**PROBLEM:**
Leaving the pictures aside, transcribe the data below exactly.
[AVAILABLE RECORDS Boundary: Start]
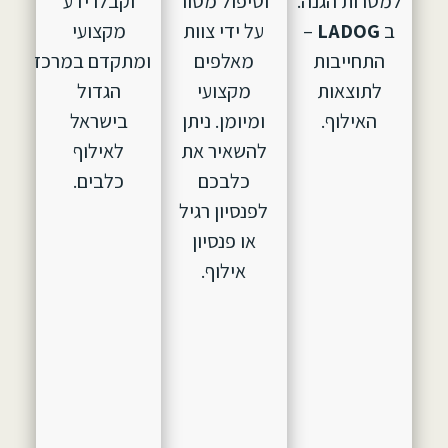
למטרות הגנה.
וטיפול מסור
וקבלו ידע
ב
LADOG
–
על ידי צוות
מקצועי
התחייבות
מאלפים
ומתקדם במרכז
לתוצאות
מקצועי
הגדול
האילוף.
ומיומן. ניתן
בישראל
להשאיר את
לאילוף
כלבכם
כלבים.
לפנסיון רגיל
או פנסיון
אילוף.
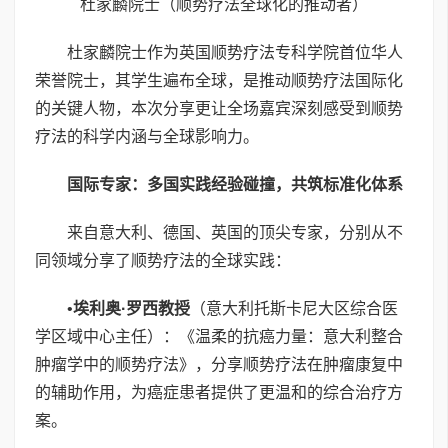
杜家麟院士（顺势疗法全球化的推动者）
杜家麟院士作为英国顺势疗法专科学院首位华人
荣誉院士，其学生遍布全球，是推动顺势疗法国际化
的关键人物，本次分享更让全场嘉宾深刻感受到顺势
疗法的科学内涵与全球影响力。
国际专家：多国实践经验碰撞，共筑标准化体系
来自意大利、德国、英国的顶尖专家，分别从不
同领域分享了顺势疗法的全球实践：
•
埃利奥
·
罗西教授
（意大利托斯卡尼大区综合医
学区域中心主任）：《温柔的抗癌力量：意大利整合
肿瘤学中的顺势疗法》，分享顺势疗法在肿瘤康复中
的辅助作用，为癌症患者提供了更温和的综合治疗方
案。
[AVAILABLE RECORDS Boundary: End]
**FINAL ANSWER:**
למטרות הגנה.
וטיפול מסור
וקבלו ידע
ב
LADOG
–
על ידי צוות
מקצועי
התחייבות
מאלפים
ומתקדם במרכז
לתוצאות
מקצועי
הגדול
האילוף.
ומיומן. ניתן
בישראל
להשאיר את
לאילוף
כלבכם
כלבים.
לפנסיון רגיל
או פנסיון
אילוף.
杜家麟院士（顺势疗法全球化的推动者）
杜家麟院士作为英国顺势疗法专科学院首位华人
荣誉院士，其学生遍布全球，是推动顺势疗法国际化
的关键人物，本次分享更让全场嘉宾深刻感受到顺势
疗法的科学内涵与全球影响力。
国际专家：多国实践经验碰撞，共筑标准化体系
来自意大利、德国、英国的顶尖专家，分别从不
同领域分享了顺势疗法的全球实践：
•
埃利奥
·
罗西教授
（意大利托斯卡尼大区综合医
学区域中心主任）：《温柔的抗癌力量：意大利整合
肿瘤学中的顺势疗法》，分享顺势疗法在肿瘤康复中
的辅助作用，为癌症患者提供了更温和的综合治疗方
案。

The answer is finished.